I think the previous comments re: low sodium being an issue may be on point. For example, in my n=1 experience, I’ve found similar success using pickle juice, BUT I get mine from jars of Bubbies Pickles from my fridge. The thing is, Bubbies are ‘old fashioned’, and use NO vinegar in pickling process. Just water, spices, and salt.

On a completely unrelated note: if you like brined pork or chicken, just use the juice from a jar of Bubbies pickles. Saves a lot of hassles trying to develop your own brine recipe.

I think that Bubbies does have vinegar except it is not added, instead they allow it to ferment naturally (same as sauerkraut) so the vinegar that is present is naturally occurring. Without the low pH the pickles would not be stable and there would not be enough salt to preserve them with just a salt brine. So if when you taste the Bubbies pickles if they taste sour (like vinegar) it is because it is there. Their website does say that the pickles do contain vinegar, but that it is the product of fermentation and therefore not added so not on the label.

I only see a reference to vinegar in one product. I’d be happy to stand corrected if you can direct me to where they acknowledge vinegar in their basic pickles. FWIW, the thing I really like about Bubbies is that they don’t taste anything like a common vinegar-brined pickle.

That said, assuming there is a small amount of vinegar produced during the fermentation process, I would imagine it’s far less than found in typical pickles which are brined in vinegar from the get go.
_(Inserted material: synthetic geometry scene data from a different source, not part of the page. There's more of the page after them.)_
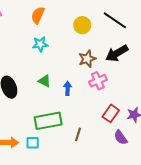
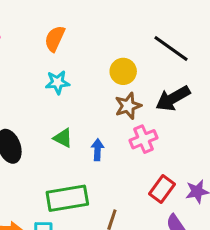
yellow circle: (82, 25) -> (123, 71), moved

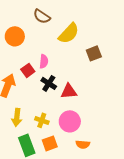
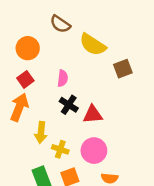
yellow semicircle: (69, 33) -> (93, 45), turned 80
red square: (28, 70) -> (25, 79), moved
yellow arrow: (17, 117) -> (41, 132), moved

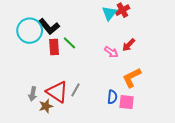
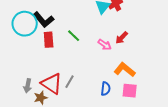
green line: (69, 43) -> (74, 36), moved
orange L-shape: (132, 78) -> (125, 70), turned 65
pink square: (127, 102) -> (130, 91), moved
I am fairly certain that Bubbie pickles have vinegar in them, either naturally or added.
from the website:

source: Bubbies
Fementation in the above cases produces acetic acid or vinegar or lactic acid or malic acid depending upon what is available as a source of carbohydrate. But like you, if someone can provide evidence to the contrary I will also stand corrected. The test for you, is the brine from the pickles sour? if so it contains acid, does it smell like vinegar? I have never seen Bubbies pickles :wink:

The sole use of the word “vinegar” on their site is that one reference to their spicy kosker dills and spicy sauerkraut, not their regular kosher dills or kosher sauerkraut. As for whether the presence of any of the acids you reference equates to ‘vinegar’, I don’t know. I realize that vinegar is basically acetic acid and water, but don’t know if that means all acetic acid is vinegar. By definition vinegar is no less than 4% acetic acid and if the brine in Bubbies pickles is less than 4% acetic acid, it isn’t technically vinegar. I suppose that’s just splitting hairs. :slight_smile:

As for their brine, it isn’t sour, it’s salty, tastes nothing like any vinegar I’ve ever tasted. Perhaps that’s a function of there being, for all intents and purposes, negligible vinegar in the liquid.

Begs the question, or perhaps bolsters the point, if the minimal vinegar, and not the salt itself, in the brine of a traditional recipe pickle is enough to thwart cramps even in very small quantities, then the impact of vinegar must be off the charts.

One thing you’re absolutely correct about, and with which I agree, there’s no reason to buy small containers of ‘pickle juice’ when the liquid from the jar of pickles you already have handy in the fridge will do the trick.